I just bought the above-mentioned pellet smoker and have to wait to cure and use it until Hurricane Harvey passes so I don't have water-infused pellets melting and drying and stopping up the auger feed system.  It's in my garage with no pellets in the hopper.  That leads to the question of emptying the hopper loaded with pellets of one flavor to change or just emptying the hopper in case of high humidity or rain or just to change flavors.  Although I just bought the Pit Boss, it doesn't have the new, added feature of a pellet clean out plug for changing pellets or emptying the hopper.  

I can probably figure out a modification, but will later think of a better idea, after drilling into the hopper and having a less-than-desirable system in place for emptying the pellet  hopper.

Ideas and suggestions please.  As soon as Harvey passes (and my wife returns from Mexico via Houston), I've to to try out the new pellet smoker.

rd


----------



## bregent (Aug 26, 2017)

First of all, good luck with the storm.

Honestly, I wouldn't bother adding a hopper dump. They seem like a neat feature, but most folks I know find them unnecessary. If you plan on changing pellets,  I'd suggest not adding too much more than you need for a cook anyway. Once you've used the grill a few times, this is easy to estimate. The more you handle the pellets, filling and dumping the hopper, the more they break down and more dust you create. If you do need to empty the hopper, just use a large plastic cup - they hold about a pound of pellets. It's not like you would need to dump 20lbs of pellets on a regular basis - you might need to scoop out a few lbs occasionally which takes only a few seconds. 

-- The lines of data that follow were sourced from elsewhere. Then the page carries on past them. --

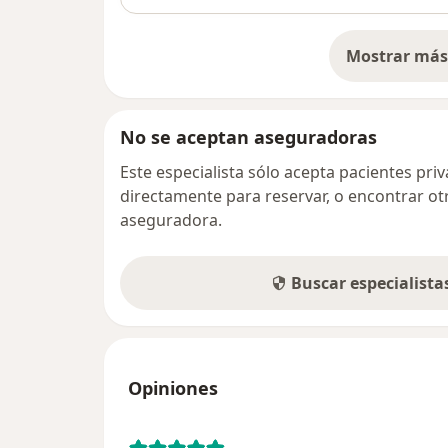
Mostrar más 
so
No se aceptan aseguradoras
Este especialista sólo acepta pacientes pr
directamente para reservar, o encontrar ot
aseguradora.
Buscar especialist
Opiniones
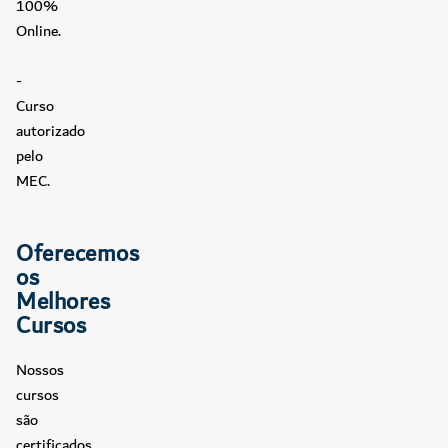
100%
Online.
-
Curso
autorizado
pelo
MEC.
Oferecemos
os
Melhores
Cursos
Nossos
cursos
são
certificados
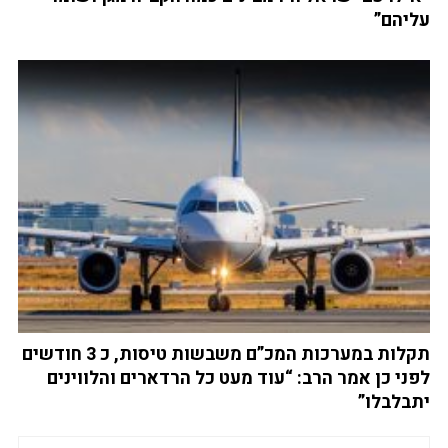
עליהם”
תקלות במערכות המכ”ם משבשות טיסות, כ 3 חודשים
לפני כן אמר הרב: “עוד מעט כל הרדארים והלווינים
יתבלבלו”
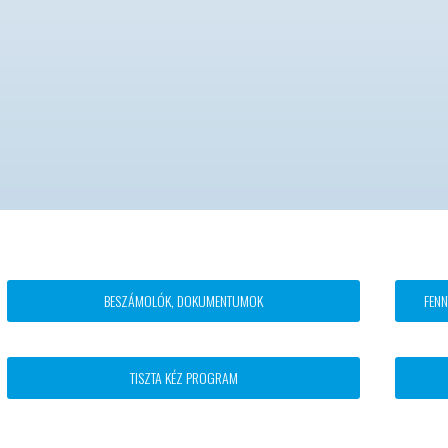
Footer
BESZÁMOLÓK, DOKUMENTUMOK
FENN
block
menü
TISZTA KÉZ PROGRAM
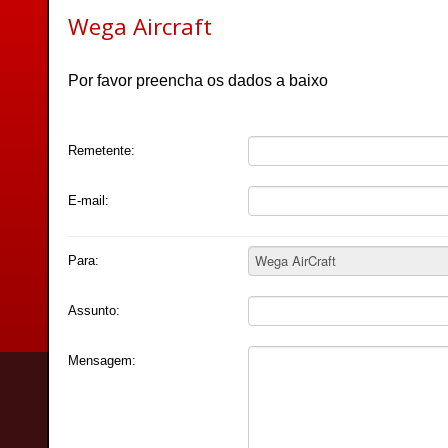
Wega Aircraft
Por favor preencha os dados a baixo
Remetente:
E-mail:
Para:
Assunto:
Mensagem:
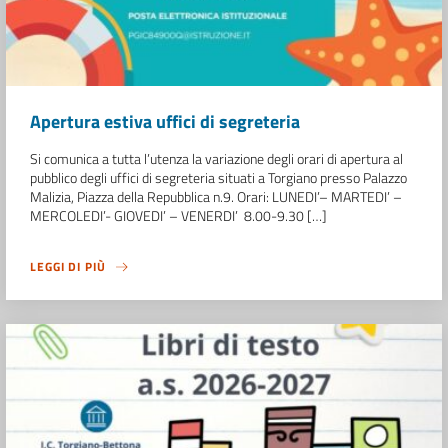
Apertura estiva uffici di segreteria
Si comunica a tutta l’utenza la variazione degli orari di apertura al
pubblico degli uffici di segreteria situati a Torgiano presso Palazzo
Malizia, Piazza della Repubblica n.9. Orari: LUNEDI’– MARTEDI’ –
MERCOLEDI’- GIOVEDI’ – VENERDI’ 8.00-9.30 […]
LEGGI DI PIÙ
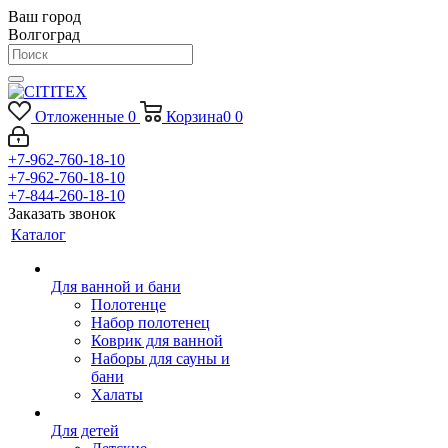
Ваш город
Волгоград
Отложенные
0
Корзина
0
0
+7-962-760-18-10
+7-962-760-18-10
+7-844-260-18-10
Заказать звонок
Каталог
Для ванной и бани
Полотенце
Набор полотенец
Коврик для ванной
Наборы для сауны и
бани
Халаты
Для детей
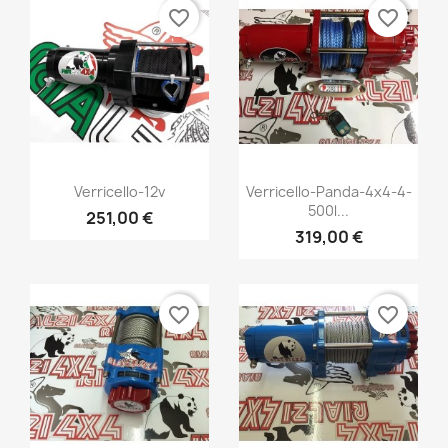
favorite_border
favorite_border
Vista rápida
Vista rápida


Verricello-12v
Verricello-Panda-4x4-4-
500l...
251,00 €
319,00 €
favorite_border
favorite_border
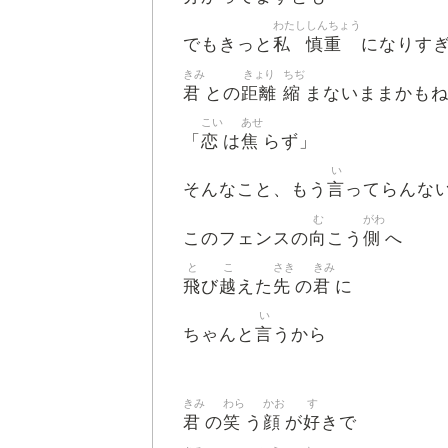
わたし
しんちょう
私
慎重
でもきっと
になりす
きみ
きょり
ちぢ
君
距離
縮
との
まないままかも
こい
あせ
恋
焦
「
は
らず」
い
言
そんなこと、もう
ってらんな
む
がわ
向
側
このフェンスの
こう
へ
と
こ
さき
きみ
飛
越
先
君
び
えた
の
に
い
言
ちゃんと
うから
きみ
わら
かお
す
君
笑
顔
好
の
う
が
きで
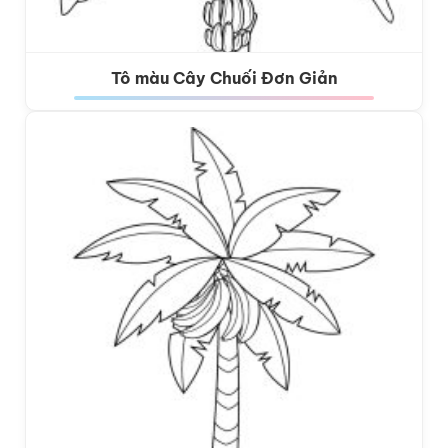
Tô màu Cây Chuối Đơn Giản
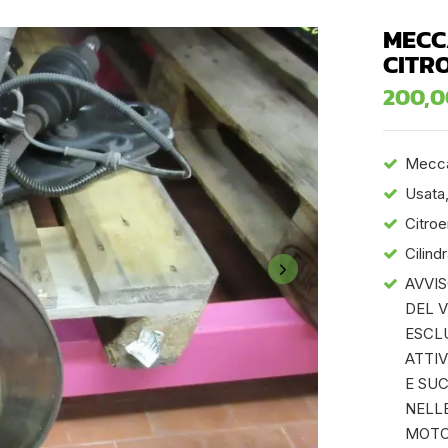
MECC
CITR
200,
Mecca
Usata,
Citroe
Cilind
AVVI
DEL 
ESCLU
ATTIV
E SU
NELLE
MOTO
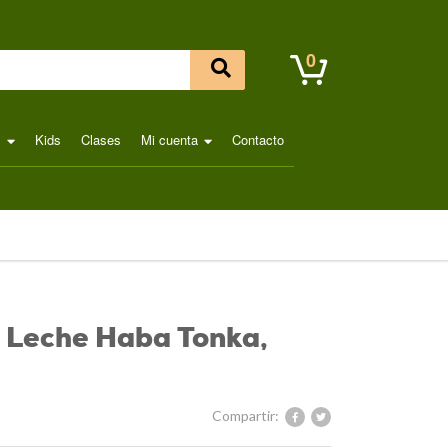
0
l
Kids
Clases
Mi cuenta
Contacto
 Leche Haba Tonka,
Compartir:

Finally, pellet grills add such a light smoke flavor and most people can't tell the difference between one type of pellet and another - so once you find a pellet you like you may not have any need to change them out of the hopper.


----------



## randyrayd (Aug 28, 2017)

Thanks, bregent. Here in Austin, we just got some 40 mph for 4 days and a lot of rain, but the flooding is east of us, as close as 30 miles and as far as 200.  Two of my favorite coastal towns, Port Aransas and Rockport got leveled though. Pray for those people and the folks around Houston.

Changing the pellet flavors wasn't the biggest issue, but I plan on leaving the smoker outside in an approximately 75 sqft area under an overhang and although the pit has a cover, I'm worried about the pellets absorbing humidity and "melting' or disintegrating.  I think I read here of someone having a lot of trouble removing pellets that had gotten wet then drying. I can't scoop them out as there is a permanent grate through which I pour them.  I guess the grate is to be sure they aren't clumped when putting them in the hopper.  I haven't seen that as a problem with the pellets I currently have, but they are in a tight plastic container and stored in my garage.  I guess I could cut out the metal grate, but thought about drilling a hole in the back of the hopper with some sort of plug.

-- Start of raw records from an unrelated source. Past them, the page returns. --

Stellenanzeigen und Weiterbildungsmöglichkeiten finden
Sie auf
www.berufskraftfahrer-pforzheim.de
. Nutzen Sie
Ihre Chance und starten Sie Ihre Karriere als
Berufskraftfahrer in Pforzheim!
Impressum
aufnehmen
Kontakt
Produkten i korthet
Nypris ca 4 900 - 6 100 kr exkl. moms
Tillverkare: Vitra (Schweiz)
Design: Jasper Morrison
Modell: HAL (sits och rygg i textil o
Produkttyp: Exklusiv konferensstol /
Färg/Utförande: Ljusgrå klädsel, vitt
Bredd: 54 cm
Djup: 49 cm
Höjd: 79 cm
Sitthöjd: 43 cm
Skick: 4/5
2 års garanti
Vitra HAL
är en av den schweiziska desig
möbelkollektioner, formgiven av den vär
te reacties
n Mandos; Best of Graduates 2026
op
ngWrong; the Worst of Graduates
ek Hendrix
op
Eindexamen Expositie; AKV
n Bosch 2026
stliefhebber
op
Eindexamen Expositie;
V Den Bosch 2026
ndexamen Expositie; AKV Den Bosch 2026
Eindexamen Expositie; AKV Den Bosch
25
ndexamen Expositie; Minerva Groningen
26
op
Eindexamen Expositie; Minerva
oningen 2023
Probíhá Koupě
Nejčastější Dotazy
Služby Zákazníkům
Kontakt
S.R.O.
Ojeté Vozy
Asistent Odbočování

As you suggest, I'll probably get accustomed to the amount of pellets and try to only put what is needed for a particular smoke in the hopper.

Thanks for your suggestion.

rd


----------



## mowin (Aug 28, 2017)

While its not as humid here in NY, my pellet grill is outside with just a cover over it.  Never had a problem with pellets absorbing moisture.  Grill gets used about once a week, however theres been times where its sat for over a month. 

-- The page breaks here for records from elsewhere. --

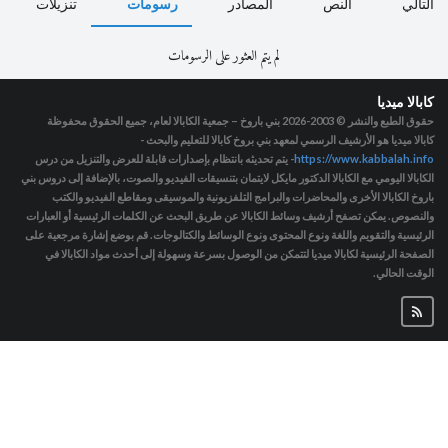
التالي
النص
المصادر
رسومات
تنزيلات
لم يتم العثور على الرسومات
كابالا ميديا
حقوق الطبع والنشر © 2003-2026
بني باروخ – جمعية الكابالا لعام، جميع الحقوق محفوظة
كابالا ميديا هو الأرشيف الرسمي لمعهد بني بروخ كابالا للتعليم والبحث -
https://www.kabbalah.info
- يتم تحديثه بانتظام بإصدارات قابلة للعرض والتنزيل من درس
الكابالا اليومي مع الكابالا الدكتور مايكل لايتمان بتنسيقات الفيديو والصوت، بالإضافة إلى دروس بني
باروخ الكابالا الأخرى والمحاضرات والبرامج التلفزيونية والموسيقى ومقاطع الفيديو والكتب
والنصوص. يمكن تصفح أرشيف وسائط الكابالا عن طريق البحث عن الكلمات الرئيسية أو العبارات
الرئيسية والتقويم واللغة ونوع المحتوى ونوع الوسائط والكتالوجات. قم بوضع إشارة مرجعية على
الصفحة الرئيسية لكابالا ميديا لتتمكن من الوصول بسرعة وسهولة إلى أحدث مواد الكابالا في
الوقت الحالي.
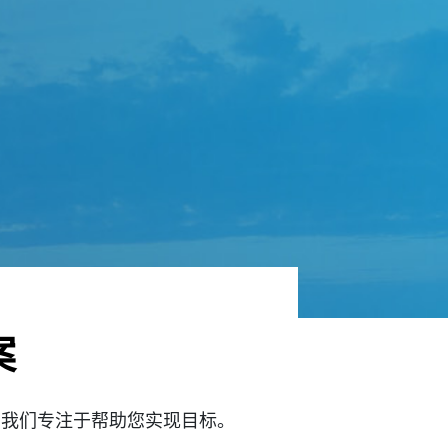
案
，我们专注于帮助您实现目标。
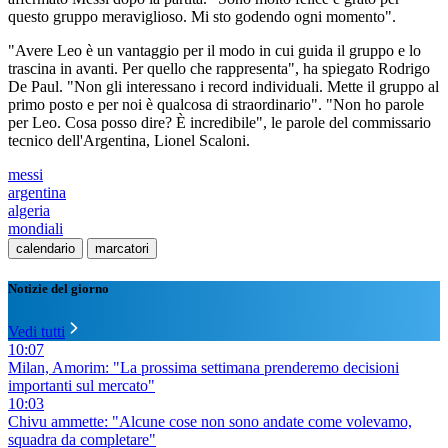
questo gruppo meraviglioso. Mi sto godendo ogni momento".
"Avere Leo è un vantaggio per il modo in cui guida il gruppo e lo
trascina in avanti. Per quello che rappresenta", ha spiegato Rodrigo
De Paul. "Non gli interessano i record individuali. Mette il gruppo al
primo posto e per noi è qualcosa di straordinario". "Non ho parole
per Leo. Cosa posso dire? È incredibile", le parole del commissario
tecnico dell'Argentina, Lionel Scaloni.
messi
argentina
algeria
mondiali
calendario
marcatori
Notizie del giorno
Vedi tutti
10:07
Milan, Amorim: "La prossima settimana prenderemo decisioni
importanti sul mercato"
10:03
Chivu ammette: "Alcune cose non sono andate come volevamo,
squadra da completare"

I started out trying different flavor pellets. I just scooped out what i could before changing pellets. 

 I personally can't tell the difference between 100% apple or 100% hickory, or any other flavor.  So i settled on Lumberjack 100% hickory for all cooks.


----------



## bregent (Aug 28, 2017)

Many grills have a grate that is fastened into the hopper with a few screws. I think they are more for safety than anything else. Most folks I know remove them. Is yours welded in place?

We had a very wet winter in the Bay Area last year and I left my grill out, uncovered all year with no problem. But I don't know the PitBoss and if it's as water tight as mine.


----------



## randyrayd (Sep 1, 2017)

Thanks, guys!  This is the info I wanted to hear.  I'll keep my new grill covered and under an overhang all add pellets as needed.  Now that our record rains are gone, I'm going to do some smokes this weekend!

rd


----------



## lakegrillin (Sep 1, 2017)

I have a pit boss pellet as well. In case you ever do have to clean the auger the grate will come out when you remove the screws. You essentially have to take the cover off the pellet hopper box, take the auger out, clean and replace. I'ts not as bad as it sounds.


----------